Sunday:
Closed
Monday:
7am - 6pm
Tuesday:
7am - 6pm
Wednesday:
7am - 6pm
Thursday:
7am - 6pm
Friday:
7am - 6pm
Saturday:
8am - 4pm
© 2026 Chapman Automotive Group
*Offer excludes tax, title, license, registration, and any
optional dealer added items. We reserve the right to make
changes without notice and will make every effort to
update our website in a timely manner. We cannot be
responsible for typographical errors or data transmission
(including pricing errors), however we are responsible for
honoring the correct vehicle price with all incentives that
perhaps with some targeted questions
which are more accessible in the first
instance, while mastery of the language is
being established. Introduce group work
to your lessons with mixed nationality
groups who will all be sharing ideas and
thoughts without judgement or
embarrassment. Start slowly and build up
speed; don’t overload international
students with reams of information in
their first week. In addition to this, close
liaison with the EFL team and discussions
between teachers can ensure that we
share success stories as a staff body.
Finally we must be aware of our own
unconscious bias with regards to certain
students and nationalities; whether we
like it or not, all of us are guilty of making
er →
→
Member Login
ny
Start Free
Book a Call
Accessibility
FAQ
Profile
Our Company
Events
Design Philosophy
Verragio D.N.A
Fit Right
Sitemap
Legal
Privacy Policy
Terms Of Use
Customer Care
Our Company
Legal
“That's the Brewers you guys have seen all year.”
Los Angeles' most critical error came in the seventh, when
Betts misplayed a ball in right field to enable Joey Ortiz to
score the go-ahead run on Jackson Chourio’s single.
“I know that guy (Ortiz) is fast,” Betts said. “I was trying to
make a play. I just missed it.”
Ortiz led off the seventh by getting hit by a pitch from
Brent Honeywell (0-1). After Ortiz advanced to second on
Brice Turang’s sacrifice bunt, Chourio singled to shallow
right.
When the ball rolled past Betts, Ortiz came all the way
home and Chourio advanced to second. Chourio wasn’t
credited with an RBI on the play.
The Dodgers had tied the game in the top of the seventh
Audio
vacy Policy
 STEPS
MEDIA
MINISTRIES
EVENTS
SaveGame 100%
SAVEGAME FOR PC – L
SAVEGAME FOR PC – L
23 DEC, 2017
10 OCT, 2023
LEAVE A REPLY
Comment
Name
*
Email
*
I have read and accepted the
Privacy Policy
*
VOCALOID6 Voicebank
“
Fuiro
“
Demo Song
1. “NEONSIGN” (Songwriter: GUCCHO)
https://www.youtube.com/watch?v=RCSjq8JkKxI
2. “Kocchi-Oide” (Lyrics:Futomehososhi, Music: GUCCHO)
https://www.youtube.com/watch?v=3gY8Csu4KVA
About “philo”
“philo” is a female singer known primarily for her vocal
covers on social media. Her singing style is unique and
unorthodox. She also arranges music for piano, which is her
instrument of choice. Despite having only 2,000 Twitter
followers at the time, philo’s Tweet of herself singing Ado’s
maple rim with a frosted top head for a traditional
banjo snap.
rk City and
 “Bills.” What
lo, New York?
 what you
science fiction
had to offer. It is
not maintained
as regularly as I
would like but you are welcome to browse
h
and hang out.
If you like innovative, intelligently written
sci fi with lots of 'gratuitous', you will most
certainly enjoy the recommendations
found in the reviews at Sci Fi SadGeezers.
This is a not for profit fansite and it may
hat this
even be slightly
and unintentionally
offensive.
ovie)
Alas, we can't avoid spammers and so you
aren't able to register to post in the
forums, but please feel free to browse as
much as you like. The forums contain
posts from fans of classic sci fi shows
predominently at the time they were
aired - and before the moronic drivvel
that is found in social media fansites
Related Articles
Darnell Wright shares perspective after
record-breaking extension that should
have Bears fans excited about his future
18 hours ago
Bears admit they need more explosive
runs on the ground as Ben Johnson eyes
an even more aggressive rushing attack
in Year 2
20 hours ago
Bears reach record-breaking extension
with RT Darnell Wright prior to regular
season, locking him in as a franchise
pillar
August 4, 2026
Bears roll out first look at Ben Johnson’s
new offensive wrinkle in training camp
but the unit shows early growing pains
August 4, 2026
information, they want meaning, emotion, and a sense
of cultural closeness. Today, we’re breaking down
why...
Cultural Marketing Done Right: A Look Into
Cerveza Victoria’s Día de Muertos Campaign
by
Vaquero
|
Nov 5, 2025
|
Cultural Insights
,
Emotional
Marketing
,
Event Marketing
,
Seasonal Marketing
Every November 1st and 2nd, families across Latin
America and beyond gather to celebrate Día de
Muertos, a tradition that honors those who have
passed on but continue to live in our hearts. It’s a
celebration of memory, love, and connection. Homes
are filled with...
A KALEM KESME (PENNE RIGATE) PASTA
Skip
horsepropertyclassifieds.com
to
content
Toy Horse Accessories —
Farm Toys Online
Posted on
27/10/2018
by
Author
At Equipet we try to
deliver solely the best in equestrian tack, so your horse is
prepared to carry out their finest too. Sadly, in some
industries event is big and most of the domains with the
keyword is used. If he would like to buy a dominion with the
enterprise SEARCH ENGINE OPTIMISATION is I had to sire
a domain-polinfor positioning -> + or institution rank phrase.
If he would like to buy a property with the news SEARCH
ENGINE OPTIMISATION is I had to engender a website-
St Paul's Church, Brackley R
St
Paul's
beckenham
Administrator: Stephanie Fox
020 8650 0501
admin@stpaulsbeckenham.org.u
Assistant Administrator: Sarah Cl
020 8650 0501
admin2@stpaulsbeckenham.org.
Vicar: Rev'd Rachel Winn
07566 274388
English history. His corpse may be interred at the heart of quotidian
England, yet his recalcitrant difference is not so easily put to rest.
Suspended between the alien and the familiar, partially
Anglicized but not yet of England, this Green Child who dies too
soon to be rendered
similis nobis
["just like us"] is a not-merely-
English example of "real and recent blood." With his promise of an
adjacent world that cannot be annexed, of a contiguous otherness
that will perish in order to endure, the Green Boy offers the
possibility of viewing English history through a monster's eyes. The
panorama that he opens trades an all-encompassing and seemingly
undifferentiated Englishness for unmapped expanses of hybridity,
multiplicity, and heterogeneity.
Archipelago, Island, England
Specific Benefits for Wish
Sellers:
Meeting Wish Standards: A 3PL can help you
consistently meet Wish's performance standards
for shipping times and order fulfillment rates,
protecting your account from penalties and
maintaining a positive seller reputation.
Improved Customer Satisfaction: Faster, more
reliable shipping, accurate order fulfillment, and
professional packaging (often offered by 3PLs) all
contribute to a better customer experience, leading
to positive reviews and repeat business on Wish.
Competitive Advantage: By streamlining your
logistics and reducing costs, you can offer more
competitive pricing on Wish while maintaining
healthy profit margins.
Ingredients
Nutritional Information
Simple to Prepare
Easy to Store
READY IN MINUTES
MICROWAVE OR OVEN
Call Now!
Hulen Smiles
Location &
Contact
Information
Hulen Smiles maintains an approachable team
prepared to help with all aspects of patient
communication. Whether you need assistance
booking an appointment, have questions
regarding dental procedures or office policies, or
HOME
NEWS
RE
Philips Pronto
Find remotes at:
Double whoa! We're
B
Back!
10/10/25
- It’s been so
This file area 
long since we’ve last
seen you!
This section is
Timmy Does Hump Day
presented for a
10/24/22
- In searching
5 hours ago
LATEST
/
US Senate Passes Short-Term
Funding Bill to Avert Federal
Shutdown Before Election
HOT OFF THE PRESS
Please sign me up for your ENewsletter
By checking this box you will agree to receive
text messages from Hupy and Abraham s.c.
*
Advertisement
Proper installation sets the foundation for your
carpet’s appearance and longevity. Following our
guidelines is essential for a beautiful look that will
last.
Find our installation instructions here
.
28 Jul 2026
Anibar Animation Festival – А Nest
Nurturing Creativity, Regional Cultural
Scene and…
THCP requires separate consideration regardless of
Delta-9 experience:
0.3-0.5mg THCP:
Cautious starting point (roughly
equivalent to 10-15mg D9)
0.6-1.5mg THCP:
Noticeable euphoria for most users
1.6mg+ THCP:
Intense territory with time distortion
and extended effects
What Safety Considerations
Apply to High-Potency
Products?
....
▶ WHAT YOU NEED TO DO
For the string "THCP", count the lines of the entries above that include it; answer with the number only.

▶ EXPECTED OUTPUT
4